Telemetry received during the plunge indicates that, as expected, Cassini entered Saturn’s atmosphere with its thrusters firing to maintain stability, as it sent back a unique final set of science observations. Loss of contact with the Cassini spacecraft occurred at 4:55 a.m. PDT (7:55 a.m. EDT), with the signal received by NASA’s Deep Space Network antenna complex in Canberra, Australia.
Earth received @CassiniSaturn’s final signal at 7:55am ET. Cassini is now part of the planet it studied. Thanks for the science #GrandFinale pic.twitter.com/YfSTeeqbz1
— NASA (@NASA) September 15, 2017
And Bobak Ferdowsi imagines Cassini’s last moments in a touching set of anthropomorphic tweets which begins here:
I made the mistake of imagining what it would be like to be Cassini, watching Saturn grow larger & larger, sending my discoveries home…
— Bobak Ferdowsi (@tweetsoutloud) September 14, 2017
[Thanks to JJ for the story.]
Ave Atque Vale, Cassini
That Twitter thread – now I’m crying.
I thought that twitter thread would end with ‘Oh no, not again’ thpught Cassini
One thing that puzzles me is Cassini being destroyed to protect virgin moons, after Huygens was landed on Titan during this same mission.
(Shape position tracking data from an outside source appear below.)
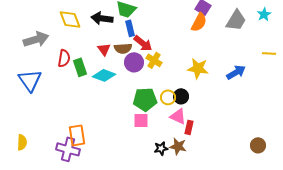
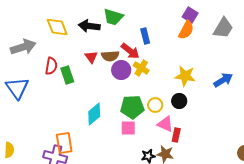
blue rectangle: (130, 28) -> (145, 36), moved
cyan diamond: (104, 75) -> (94, 114), moved, turned -60
black circle: (181, 96) -> (179, 101), moved

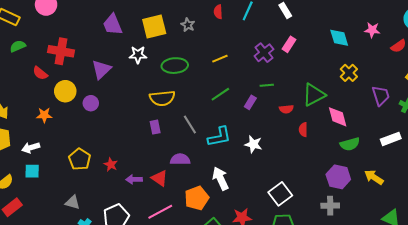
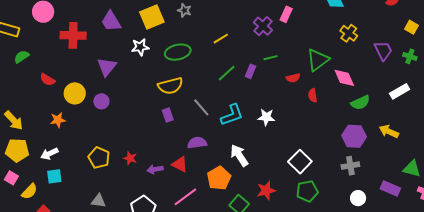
red cross: (61, 51) -> (73, 35), moved
purple rectangle: (250, 102) -> (251, 71), moved

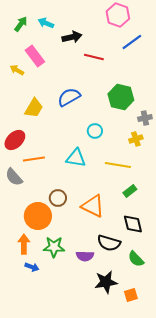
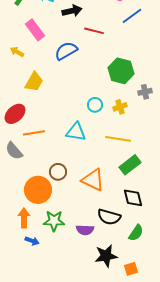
yellow arrow: (17, 70) -> (17, 52), moved
blue semicircle: (69, 97) -> (66, 51), moved
yellow cross: (136, 139) -> (120, 107), moved
green rectangle: (130, 191) -> (130, 165), size x1.5
green semicircle: (136, 259) -> (136, 233), turned -102

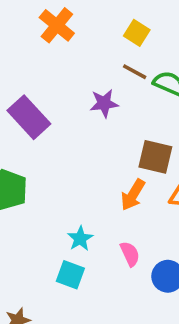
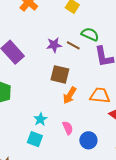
brown line: (135, 72) -> (73, 45), moved
brown square: (155, 157) -> (60, 74), moved

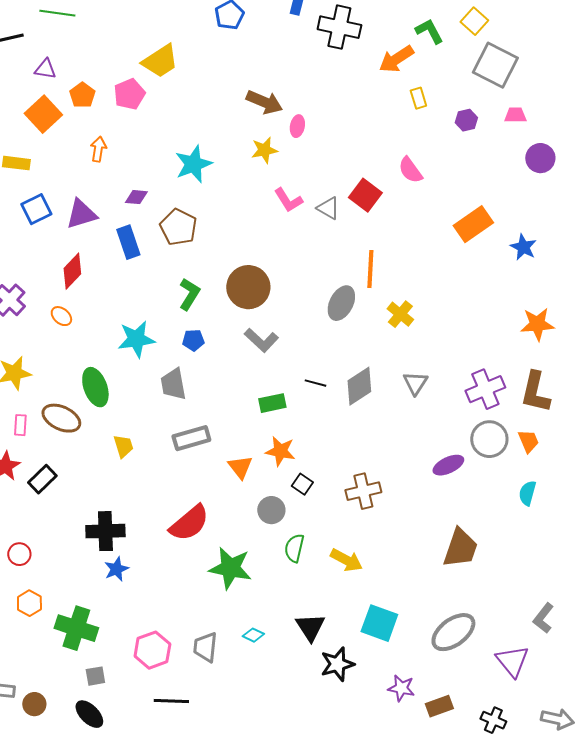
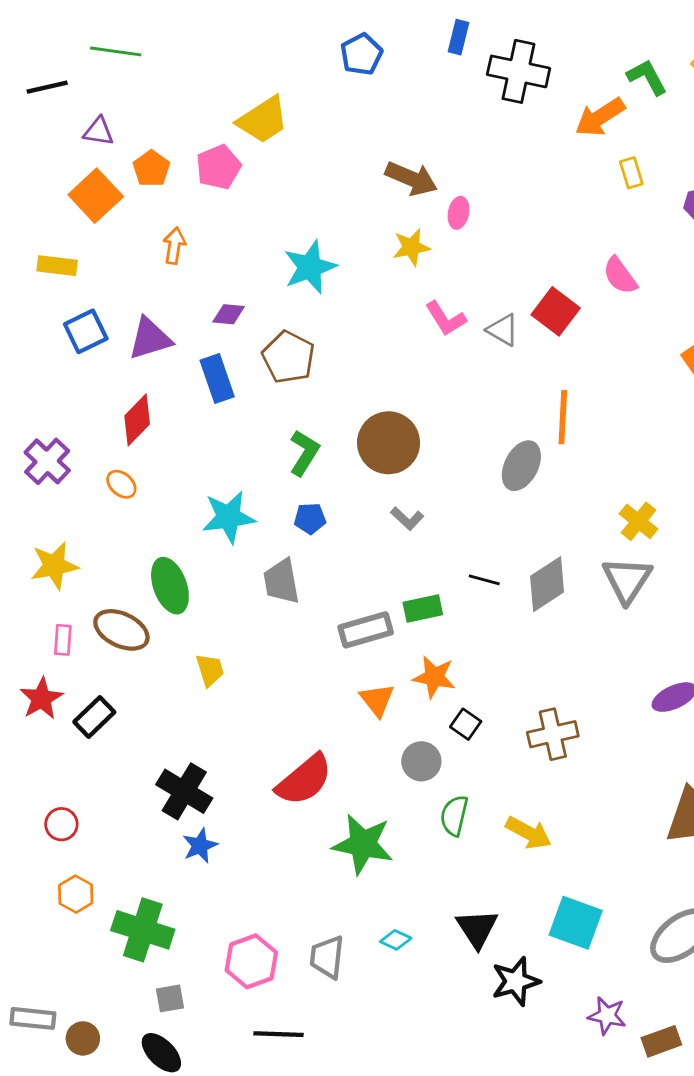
yellow cross: (400, 314) -> (638, 521), moved
gray L-shape: (261, 340) -> (407, 519), size x0.7
gray triangle: (415, 383) -> (627, 580), size x1.4
gray rectangle: (191, 438) -> (366, 630), moved
black cross: (105, 531) -> (184, 791), turned 33

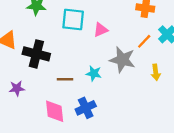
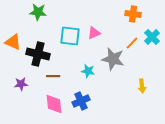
cyan square: (73, 19) -> (70, 36), moved
yellow arrow: (156, 72) -> (142, 86), moved
brown line: (65, 79) -> (53, 76), moved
Has the thinking changed that rapidly?
@Lenore Jones, there’s an ocean of water on Enceladus that is at least theoretically capable of sustaining life and allowing Cassini to die a natural death risked contaminating it. That wasn’t a problem with Titan, because it is not capable of sustaining life as we know it.
eta the thing I came here to say, which is that I’m strangely touched by the death of Cassini and, really, all it was able to accomplish.
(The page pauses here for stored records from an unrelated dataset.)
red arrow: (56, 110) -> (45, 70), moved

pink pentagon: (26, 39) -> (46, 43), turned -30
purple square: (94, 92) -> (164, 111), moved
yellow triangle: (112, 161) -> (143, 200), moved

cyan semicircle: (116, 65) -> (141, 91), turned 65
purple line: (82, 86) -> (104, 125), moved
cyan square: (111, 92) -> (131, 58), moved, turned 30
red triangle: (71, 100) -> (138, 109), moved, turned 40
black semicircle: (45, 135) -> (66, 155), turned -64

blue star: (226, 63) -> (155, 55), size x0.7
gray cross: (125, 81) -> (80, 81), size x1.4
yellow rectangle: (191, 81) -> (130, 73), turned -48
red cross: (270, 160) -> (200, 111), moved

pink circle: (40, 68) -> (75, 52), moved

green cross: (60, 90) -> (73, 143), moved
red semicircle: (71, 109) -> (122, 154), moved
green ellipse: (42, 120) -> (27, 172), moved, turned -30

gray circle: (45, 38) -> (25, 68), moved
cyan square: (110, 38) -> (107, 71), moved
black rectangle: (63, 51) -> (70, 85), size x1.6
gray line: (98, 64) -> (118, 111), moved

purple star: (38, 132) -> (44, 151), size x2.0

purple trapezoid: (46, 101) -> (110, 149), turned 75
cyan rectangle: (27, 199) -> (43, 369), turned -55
@Cheryl, that makes more sense, although I’ve seen people talking about protecting Titan, too. But that may be story drift. Anyway, thanks.
IIRC, Huygens, like all planetary probes, went through an extensive sterilization and decontamination protocol to avoid contaminating Titan. As an orbiter, Cassini did not have the same procedure applied.
@Rose, aha! Thanks.
I wish they had explained that in the articles!
To NASA and the entire mission team: Bravo Zulu!
I remember a worldcon hall party talking to the woman who lead the propulsion team. There were other team members at the same hall party. Friggin brilliant people. Some of the best money the USA has ever spent. I wonder what the percentage of the team are fans. I would bet over 50%.